Task statement> Reproduce, exactly and in full, the lines from the one with "Actos en Albox con motivo de la" through the one with "och Laos. Men villkoren för migranterna" in the data below; drop pictures.

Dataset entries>
════════════════

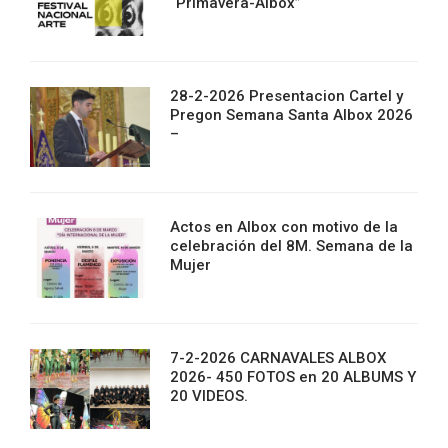
“Primavera-Albox”
28-2-2026 Presentacion Cartel y
Pregon Semana Santa Albox 2026
–
Actos en Albox con motivo de la
celebración del 8M. Semana de la
Mujer
7-2-2026 CARNAVALES ALBOX
2026- 450 FOTOS en 20 ALBUMS Y
20 VIDEOS.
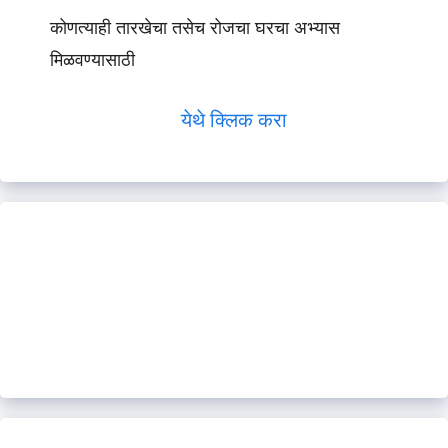
कोणत्याही तारखेचा तसेच रोजचा घरचा अभ्यास
मिळवण्यासाठी
येथे क्लिक करा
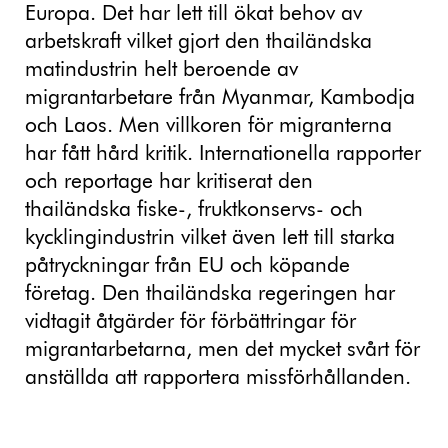
Europa. Det har lett till ökat behov av
arbetskraft vilket gjort den thailändska
matindustrin helt beroende av
migrantarbetare från Myanmar, Kambodja
och Laos. Men villkoren för migranterna
har fått hård kritik. Internationella rapporter
och reportage har kritiserat den
thailändska fiske-, fruktkonservs- och
kycklingindustrin vilket även lett till starka
påtryckningar från EU och köpande
företag. Den thailändska regeringen har
vidtagit åtgärder för förbättringar för
migrantarbetarna, men det mycket svårt för
anställda att rapportera missförhållanden.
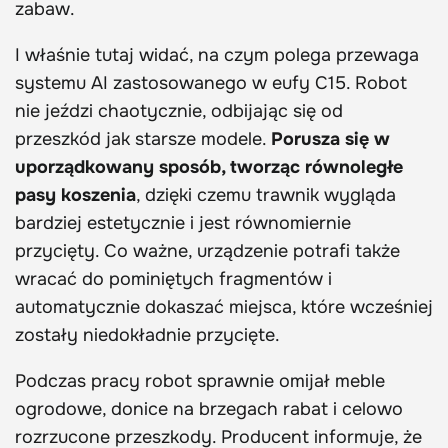
zabaw.
I właśnie tutaj widać, na czym polega przewaga
systemu AI zastosowanego w eufy C15. Robot
nie jeździ chaotycznie, odbijając się od
przeszkód jak starsze modele.
Porusza się w
uporządkowany sposób, tworząc równoległe
pasy koszenia
, dzięki czemu trawnik wygląda
bardziej estetycznie i jest równomiernie
przycięty. Co ważne, urządzenie potrafi także
wracać do pominiętych fragmentów i
automatycznie dokaszać miejsca, które wcześniej
zostały niedokładnie przycięte.
Podczas pracy robot sprawnie omijał meble
ogrodowe, donice na brzegach rabat i celowo
rozrzucone przeszkody. Producent informuje, że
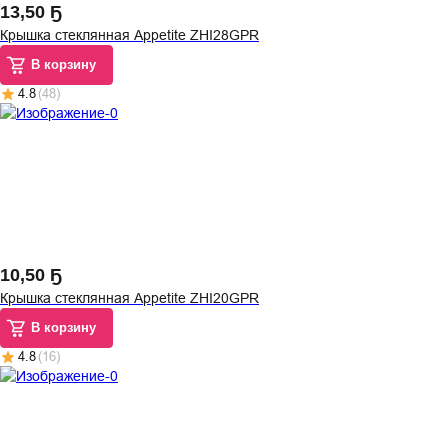
13
,
50 Ҕ
Крышка стеклянная Appetite ZHI28GPR
В корзину
4.8
(
48
)
10
,
50 Ҕ
Крышка стеклянная Appetite ZHI20GPR
В корзину
4.8
(
16
)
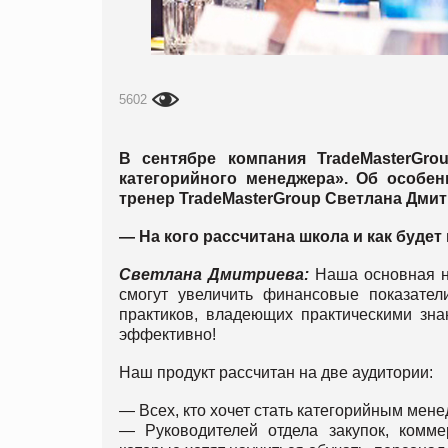
5602
В сентябре компания TradeMasterGr
категорийного менеджера». Об особен
тренер TradeMasterGroup Светлана Дмит
— На кого рассчитана школа и как буде
Светлана Дмитриева:
Наша основная н
смогут увеличить финансовые показатели
практиков, владеющих практическими зна
эффективно!
Наш продукт рассчитан на две аудитории:
— Всех, кто хочет стать категорийным мен
— Руководителей отдела закупок, комме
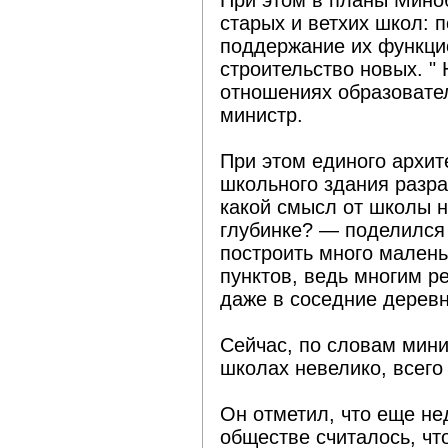
При этом в планы Мино
старых и ветхих школ: 
поддержание их функци
строительство новых. "
отношениях образовател
министр.
При этом единого архит
школьного здания разраб
какой смысл от школы н
глубинке? — поделился
построить много малень
пунктов, ведь многим р
даже в соседние деревн
Сейчас, по словам мини
школах невелико, всего
Он отметил, что еще не
обществе считалось, что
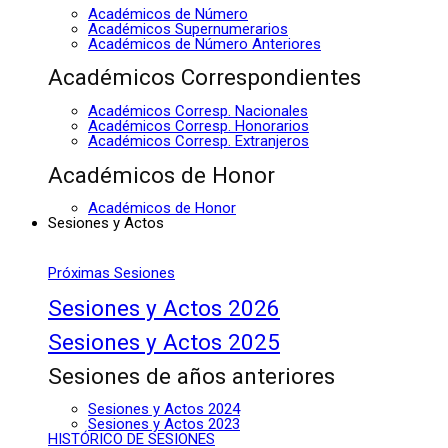
Académicos de Número
Académicos Supernumerarios
Académicos de Número Anteriores
Académicos Correspondientes
Académicos Corresp. Nacionales
Académicos Corresp. Honorarios
Académicos Corresp. Extranjeros
Académicos de Honor
Académicos de Honor
Sesiones y Actos
Próximas Sesiones
Sesiones y Actos 2026
Sesiones y Actos 2025
Sesiones de años anteriores
Sesiones y Actos 2024
Sesiones y Actos 2023
HISTÓRICO DE SESIONES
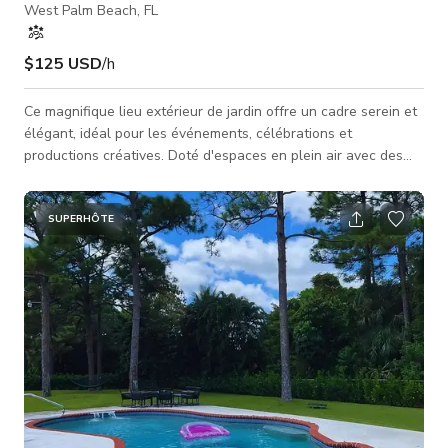
West Palm Beach, FL
$125 USD
/h
Ce magnifique lieu extérieur de jardin offre un cadre serein et
élégant, idéal pour les événements, célébrations et
productions créatives. Doté d'espaces en plein air avec des
configurations flexibles, le lieu peut être facilement
personnalisé pour convenir à une variété d'installations — des
rassemblements intimes aux séances stylisées et occasions
SUPERHÔTE
spéciales. Une végétation luxuriante, des arrangements
floraux élégants et une décoration événementielle de bon
goût cr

════════════════

Solution to the problem>
Actos en Albox con motivo de la
celebración del 8M. Semana de la
Mujer
7-2-2026 CARNAVALES ALBOX
2026- 450 FOTOS en 20 ALBUMS Y
20 VIDEOS.
कोणत्याही तारखेचा तसेच रोजचा घरचा अभ्यास
मिळवण्यासाठी
येथे क्लिक करा
Europa. Det har lett till ökat behov av
arbetskraft vilket gjort den thailändska
matindustrin helt beroende av
migrantarbetare från Myanmar, Kambodja
och Laos. Men villkoren för migranterna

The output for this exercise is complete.